Вагонет остановился. Несколько работников, переговариваясь на жуткой тарабарщине, полезли выдувать из важных мест механизма скопившийся песок. Углежог, приветственно окликнув их и скинув трап, быстрым шагом направился в приземистую корчму, чью архитектурную принадлежность к имперской нещадно стирало время и многочисленные деревянные следы грубого ремонта.

Суму, устало подув на усы, потянулся, зевнул, быстро дал молодому помощнику распоряжения. Сам же направился к двум пассажирам, интенсивно разминавшим кости на перроне. Он подошел к ним, улыбаясь настолько добродушно, насколько мог. В полумраке, стремительно налетевшем на пустыню, надсмотрщик и его подопечный, облаченные в темные накидки, прикрытые просторными капюшонами, казались гротескными тенями, чудовищами из старых сказок, что в ночи пожирали людей, оставляя села пустыми. Подойдя к ним, он посмотрел на алакила, слегка закинув голову, полукровка не обладал, как и полагалось, могучим ростом асиров. В лицо его здоровенного надсмотрщика машинист старался лишний раз не смотреть – не от отвращения или страха, наоборот, простоватая квадратная мина казалась ему куда приятнее, пожилой валимит не мог так высокого задирать голову, ибо шея тут же отзывалась ноющей болью.

– Господин алакил, начал он. Господин тем Ра, тут мы остановимся на пару часов. Я, ма, немного вздремну, и мы продолжим нашу поездку.

– Во сколько мы отправляемся? – спросил алакил, смачно зевая. В тусклом свете его заостренные зубы казались еще более зловещими. Зевок заразил и гиганта, передавшись к уставшему в пути машинисту.

Суму, потерев усы, прикинув, ответил:

– Отбытие к часам восьми, его глаза забегали, если вы не против, конечно.

– Мы не против, пробасил гигант.

От удивления ла-Эля выдернуло из дремы.

– Сколько займет последняя остановка? – неожиданно резко спросил полукровка.

– Э-м-м. Она, она самая небольшая, господин алакил. Мы будем у Пасти самое позднее к одиннадцати часам!

Поймав пристальные взгляды своих собеседников, мужчина поспешил заверить:

– Тамошний вокзал не такой, как эти. Там можно и, ма, с комфортом поспать!

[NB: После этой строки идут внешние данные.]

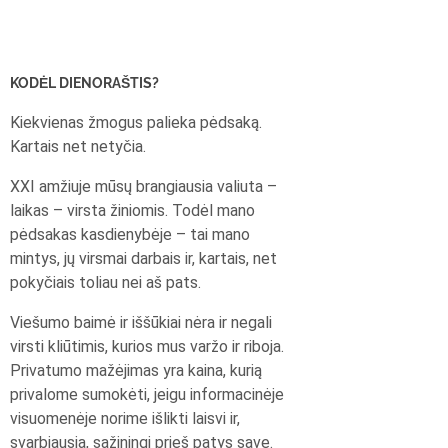
KODĖL DIENORAŠTIS?
Kiekvienas žmogus palieka pėdsaką.
Kartais net netyčia.
XXI amžiuje mūsų brangiausia valiuta –
laikas – virsta žiniomis. Todėl mano
pėdsakas kasdienybėje – tai mano
mintys, jų virsmai darbais ir, kartais, net
pokyčiais toliau nei aš pats.
Viešumo baimė ir iššūkiai nėra ir negali
virsti kliūtimis, kurios mus varžo ir riboja.
Privatumo mažėjimas yra kaina, kurią
privalome sumokėti, jeigu informacinėje
visuomenėje norime išlikti laisvi ir,
svarbiausia, sąžiningi prieš patys save.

Полукровка слегка наклонился, края ужасного шрама мелькнули из-под капюшона:

– Вы же понимаете, господин Суму-ла-Эль, что дело наше важно. Можно сказать, все мы находимся под чутким присмотром чиновников.

Машинист замотал головой, размахивая длинными усами:

– Конечно, ма, конечно, господа. Час отдыха! К десяти часам максимум будем на перроне подножий! Я побежал, ма, дремать! – он поклонился, собрался было идти, но остался на месте: – Господа… Я смею предположить, что вы не могли не обратить внимания на бурную реакцию на вас, ма, моего углежога…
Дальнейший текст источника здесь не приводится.